Inflation optimism - March data offers hope for BOJ target
The Statistical Institute of Jamaica on Tuesday released new data on inflation which shows that the indicator is moving significantly for the first time in seven months, giving some hope that the central bank may meet its inflation target by June if the trend continues.
But this time, in a break with tradition, the agency opted to release the data at a press conference to drive public conversation about economic numbers. Usually, Statin would only publish data and the accompanying press releases on its website, on a preset schedule.
The computation of the inflation rate for March – based on the All Jamaica Consumer Price Index – was 0.8 per cent, an increase largely due to a 0.9 per cent uptick in the heavily weighted Food and Non-Alcoholic Beverages segment of the basket of goods and services constituting the Consumer Price Index (CPI).
A breakdown of the three regions surveyed by Statin showed increased movements in all three regions: the index for the Greater Kingston Metropolitan Area, or GKMA moved up by 1.0 per cent, other urban centres rose 1.0 per cent, and rural areas moved up by 0.6 per cent.
The CPI index measures change in the general level of prices of consumer goods and services purchased by private households.

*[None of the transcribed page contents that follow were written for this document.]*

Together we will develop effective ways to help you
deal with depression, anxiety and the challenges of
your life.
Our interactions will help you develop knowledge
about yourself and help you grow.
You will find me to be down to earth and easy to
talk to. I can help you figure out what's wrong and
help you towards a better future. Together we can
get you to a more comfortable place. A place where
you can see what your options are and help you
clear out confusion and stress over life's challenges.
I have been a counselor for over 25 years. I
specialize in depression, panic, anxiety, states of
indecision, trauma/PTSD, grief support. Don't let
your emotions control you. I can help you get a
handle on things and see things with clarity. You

Monthly inflation has been tracking at or near zero per cent in the prior four periods: November 0.0 per cent, December 0.1 per cent January 0.2 per cent, and February 0.1 per cent.
The March out-turn is a return to levels last seen in late summer and early fall: August 0.9 per cent; September 1.1 per cent, and October 0.7 per cent.
Altogether, said Statin Director General Carol Coy – who indicated that she had called the press conference to stimulate public discussion around the deep data sets being produced by the state agency – the annual inflation rate for 2018 was 2.4 per cent, the second-lowest annual rate since 1977.
The inflation rate in 2017 was 5.2 per cent.
The Bank of Jamaica has been slashing its policy interest rate continuously over several quarters in the hope that the pass through of cheaper credit to the real sectors would lead to more consumer demand; and that the resulting effect would drive inflation back within the central bank’s target range of 4-6 per cent.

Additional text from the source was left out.